IEEE Trans Image Process. 2016 Mar;25(3):1047-55. doi: 10.1109/TIP.2015.2510284. Epub 2015 Dec 17.
There exist a significant number of benchmarks for evaluating the performance of boundary detection algorithms, most of them relying on some sort of comparison of the automatically-generated boundaries with human-labeled ones. Such benchmarks are composed of a representative image data set, as well as a comparison measure on the universe of boundary images. Despite many such data sets and measures have been proposed, there is no clear way of knowing which combinations of them are the most suitable for the task.

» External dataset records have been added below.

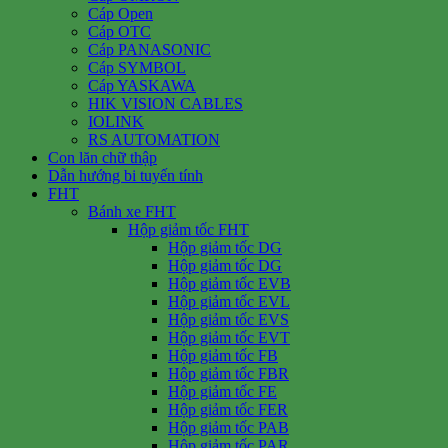
Cáp Open
Cáp OTC
Cáp PANASONIC
Cáp SYMBOL
Cáp YASKAWA
HIK VISION CABLES
IOLINK
RS AUTOMATION
Con lăn chữ thập
Dẫn hướng bi tuyến tính
FHT
Bánh xe FHT
Hộp giảm tốc FHT
Hộp giảm tốc DG
Hộp giảm tốc DG
Hộp giảm tốc EVB
Hộp giảm tốc EVL
Hộp giảm tốc EVS
Hộp giảm tốc EVT
Hộp giảm tốc FB
Hộp giảm tốc FBR
Hộp giảm tốc FE
Hộp giảm tốc FER
Hộp giảm tốc PAB
Hộp giảm tốc PAR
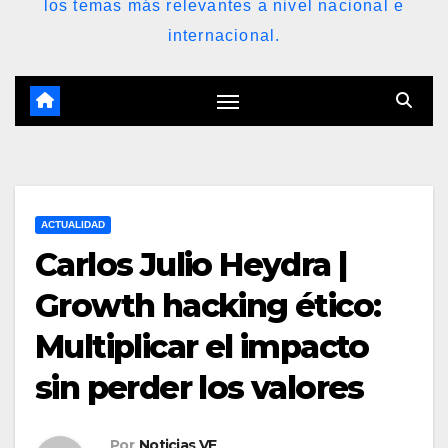
los temas más relevantes a nivel nacional e
internacional.
ACTUALIDAD
Carlos Julio Heydra |
Growth hacking ético:
Multiplicar el impacto
sin perder los valores
Por
Noticias VE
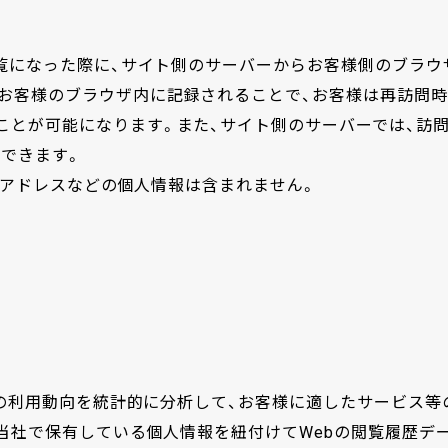
ご覧になった際に、サイト側のサーバーからお客様側のブラウ
お客様のブラウザ内に記録されることで、お客様は再訪問時
ことが可能になります。また、サイト側のサーバーでは、訪
できます。
ールアドレスなどの個人情報は含まれません。
イトの利用動向を統計的に分析して、お客様に適したサービス等
は当社で保有している個人情報を紐付けてWebの閲覧履歴デ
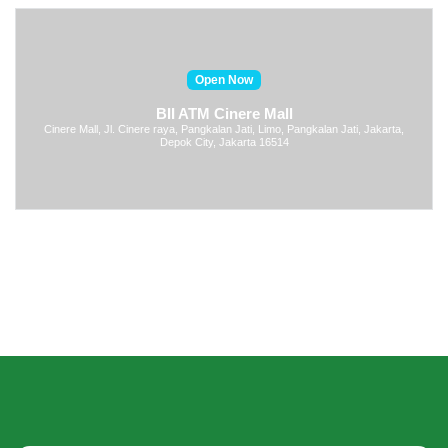
Open Now
BII ATM Cinere Mall
Cinere Mall, Jl. Cinere raya, Pangkalan Jati, Limo, Pangkalan Jati, Jakarta,
Depok City, Jakarta 16514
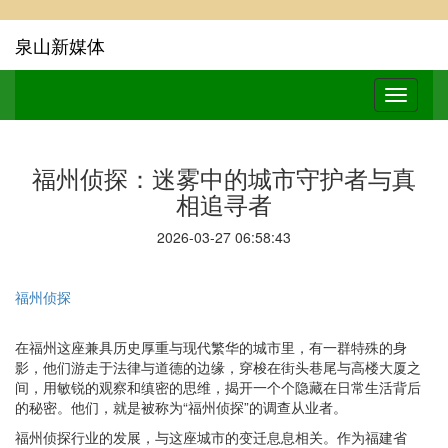
泉山新媒体
福州侦探：迷雾中的城市守护者与真
相追寻者
2026-03-27 06:58:43
福州侦探
在福州这座兼具历史厚重与现代繁华的城市里，有一群特殊的身
影，他们游走于法律与道德的边缘，穿梭在街头巷尾与高楼大厦之
间，用敏锐的观察和缜密的思维，揭开一个个隐藏在日常生活背后
的秘密。他们，就是被称为“福州侦探”的调查从业者。
福州侦探行业的发展，与这座城市的变迁息息相关。作为福建省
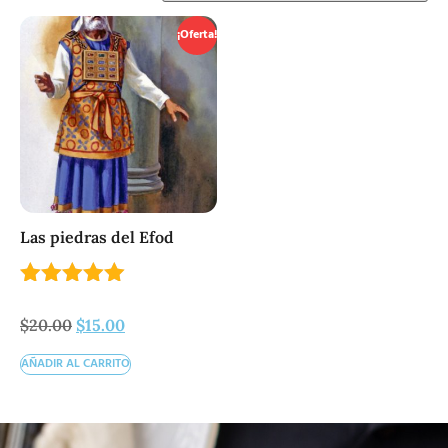
¡Oferta!
Las piedras del Efod
Valorado
con
$
20.00
$
15.00
5.00
de 5
AÑADIR AL CARRITO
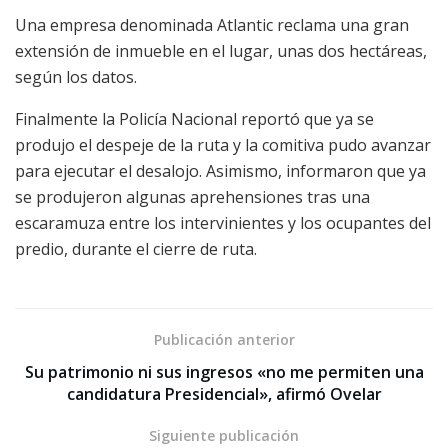
Una empresa denominada Atlantic reclama una gran
extensión de inmueble en el lugar, unas dos hectáreas,
según los datos.
Finalmente la Policía Nacional reportó que ya se
produjo el despeje de la ruta y la comitiva pudo avanzar
para ejecutar el desalojo. Asimismo, informaron que ya
se produjeron algunas aprehensiones tras una
escaramuza entre los intervinientes y los ocupantes del
predio, durante el cierre de ruta.
Publicación anterior
Su patrimonio ni sus ingresos «no me permiten una
candidatura Presidencial», afirmó Ovelar
Siguiente publicación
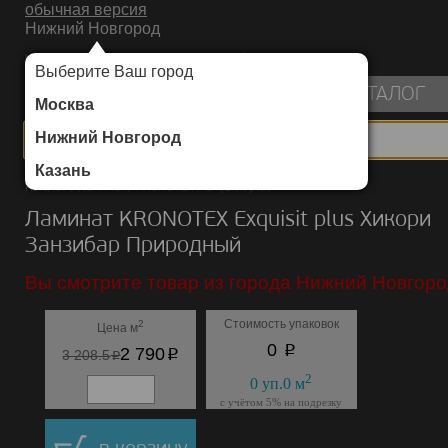
обычная версия
Нижний Новгород
ИНТЕРНЕТ-МАГАЗИН НАПОЛЬНЫХ ПОКРЫТИЙ
Выберите Ваш город
пуста
КАТАЛОГ
Москва
Нижний Новгород
Казань
Каталог
/
Ламинат
/
KRONOTEX
/
Exquisit plus
Ламинат KRONOTEX Exquisit plus Хикори
Занзибар Природный
Вы смотрите товар из города Нижний Новгоро
Стоимость упаковок
2
Цена м
p
0
p
2 790
p
3 208.5
2
0
уп.
0
м
с учётом 5% на подрезку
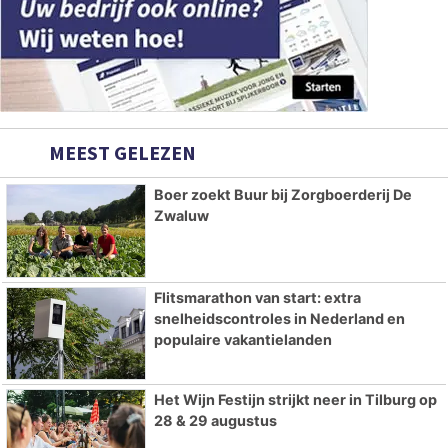
MEEST GELEZEN
Boer zoekt Buur bij Zorgboerderij De
Zwaluw
Flitsmarathon van start: extra
snelheidscontroles in Nederland en
populaire vakantielanden
Het Wijn Festijn strijkt neer in Tilburg op
28 & 29 augustus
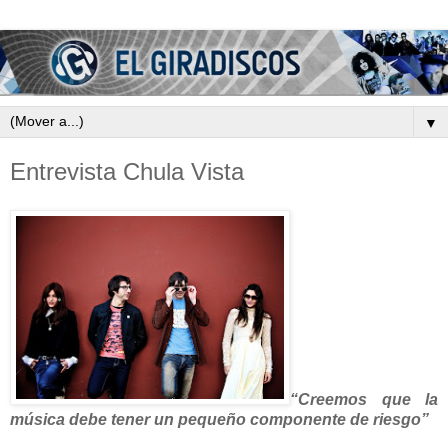
▼
Entrevista Chula Vista
“Creemos que la
música debe tener un pequeño componente de riesgo”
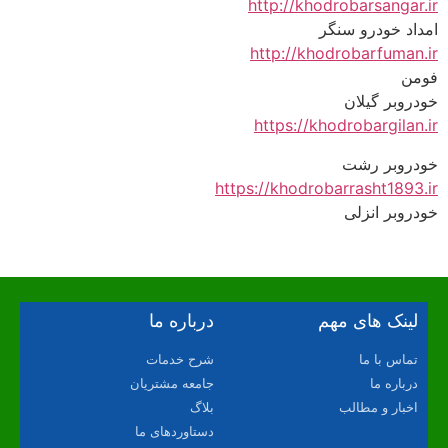
http://khodrobarsangar.ir
امداد خودرو سنگر
http://khodrobarfuman.ir
فومن
خودروبر گیلان
https://khodrobargilan.ir
خودروبر رشت
https://khodrobarrasht1893.ir
خودروبر انزلی
لینک های مهم
درباره ما
تماس با ما
شرح خدمات
درباره ما
جامعه مشتریان
اخبار و مطالب
بلاگ
دستاوردهای ما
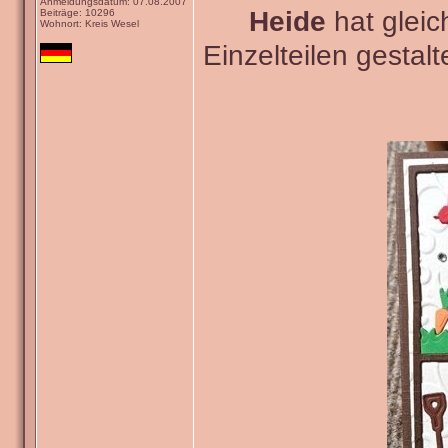
Anmeldungsdatum: 07.08.2007
Heide
hat gleic
Beiträge: 10296
Wohnort: Kreis Wesel
Einzelteilen gestal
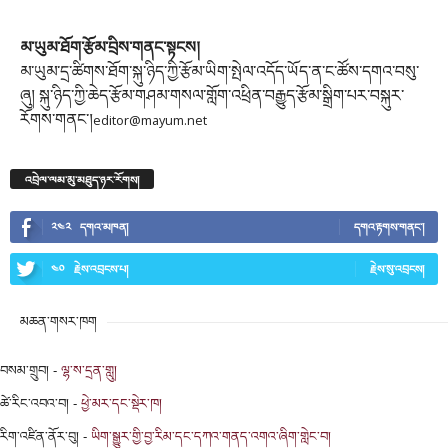
མ་ཡུམ་ཐོག་རྩོམ་བྲིས་གནང་སྟངས།
མ་ཡུམ་དྲ་ཚིགས་ཐོག་སྐུ་ཉིད་ཀྱི་རྩོམ་ཡིག་སྤེལ་འདོད་ཡོད་ན་ང་ཚོས་དགའ་བསུ་
ཞུ། སྐུ་ཉིད་ཀྱི་ཆེད་རྩོམ་གཤམ་གསལ་གློག་འཕྲིན་བརྒྱུད་རྩོམ་སྒྲིག་པར་བསྐུར་
རོགས་གནང་།
editor@mayum.net
འབྲེལ་ལམ་མུ་མཐུད་ཉར་རོགས།
༢༤༢
དགའ་མཁན།
དགའ་རྟགས་གནང་།
༤༠
རྗེས་འབྲངས་པ།
རྗེས་སུ་འབྲངས།
མཆན་གསར་ཁག
བསམ་གྲུབ།
-
ལྷ་ས་དྲན་གླུ།
ཚེ་རིང་འབའ་བ།
-
ཕྱེ་མར་དང་སྡེར་ཁ།
རིག་འཛིན་ནོར་བུ།
-
ཡིག་སྒྱུར་གྱི་བྱ་རིམ་དང་དཀའ་གནད་འགའ་ཞིག་གླེང་བ།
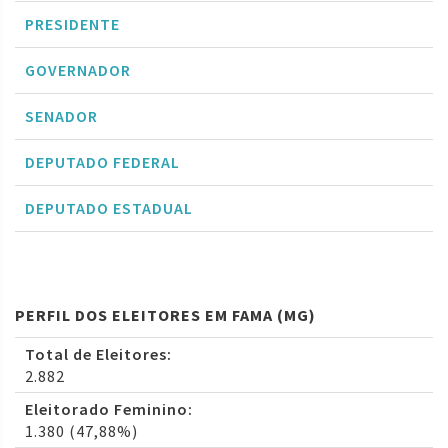
PRESIDENTE
GOVERNADOR
SENADOR
DEPUTADO FEDERAL
DEPUTADO ESTADUAL
PERFIL DOS ELEITORES EM FAMA (MG)
Total de Eleitores:
2.882
Eleitorado Feminino:
1.380 (47,88%)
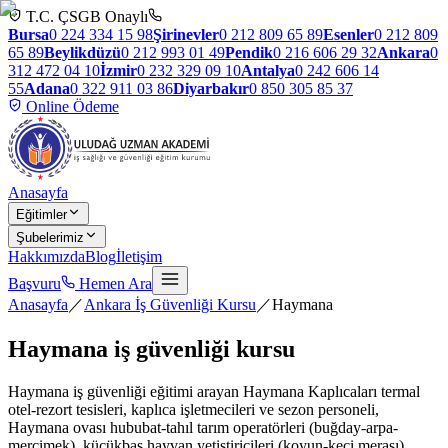
T.C. ÇSGB Onaylı
Bursa
0 224 334 15 98
Şirinevler
0 212 809 65 89
Esenler
0 212 809
65 89
Beylikdüzü
0 212 993 01 49
Pendik
0 216 606 29 32
Ankara
0
312 472 04 10
İzmir
0 232 329 09 10
Antalya
0 242 606 14
55
Adana
0 322 911 03 86
Diyarbakır
0 850 305 85 37
Online Ödeme
Anasayfa
Eğitimler
Şubelerimiz
Hakkımızda
Blog
İletişim
Başvuru
Hemen Ara
Anasayfa
／
Ankara İş Güvenliği Kursu
／
Haymana
Haymana
iş güvenliği kursu
Haymana iş güvenliği eğitimi arayan Haymana Kaplıcaları termal
otel-rezort tesisleri, kaplıca işletmecileri ve sezon personeli,
Haymana ovası hububat-tahıl tarım operatörleri (buğday-arpa-
mercimek), küçükbaş hayvan yetiştiricileri (koyun-keçi merası),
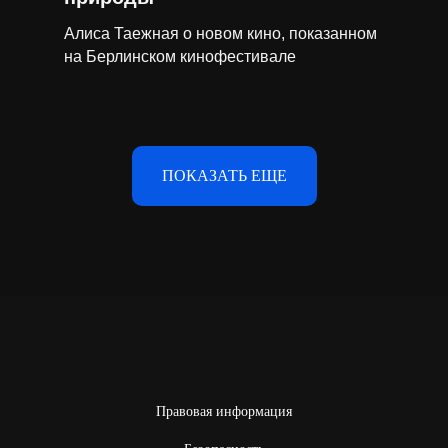
Алиса Таежная о новом кино, показанном
на Берлинском кинофестивале
ПОКАЗАТЬ ЕЩЕ
Правовая информация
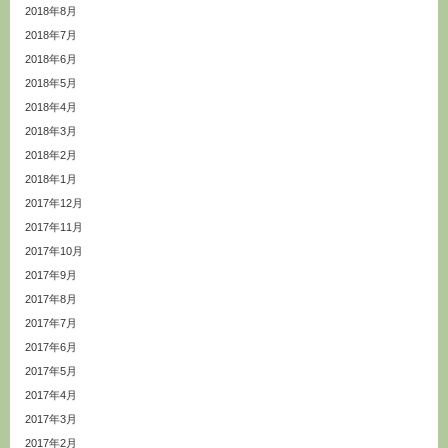
2018年8月
2018年7月
2018年6月
2018年5月
2018年4月
2018年3月
2018年2月
2018年1月
2017年12月
2017年11月
2017年10月
2017年9月
2017年8月
2017年7月
2017年6月
2017年5月
2017年4月
2017年3月
2017年2月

In this paper, we introduce four criteria that allow for a sensible evaluation of the performance of a comparison measure on a given data set. The criteria mimic the way in which humans understand boundary images, as well as their ability to recognize the underlying scenes. These criteria can, as a final goal, quantify the ability of the boundary detection benchmarks to evaluate the performance of boundary detection methods, either edge-based or segmentation-based.
存在大量用于评估边界检测算法性能的基准,其中大多数依赖于自动生成的边界与人工标记边界的某种比较。这些基准由代表性的图像数据集以及边界图像的比较度量组成。尽管已经提出了许多这样的数据集和度量,但尚不清楚它们的哪些组合最适合该任务。在本文中,我们引入了四个标准,可以合理地评估给定数据集上比较度量的性能。这些标准模拟了人类理解边界图像的方式,以及他们识别潜在场景的能力。作为最终目标,这些标准可以量化边界检测基准评估基于边缘或基于分割的边界检测方法性能的能力。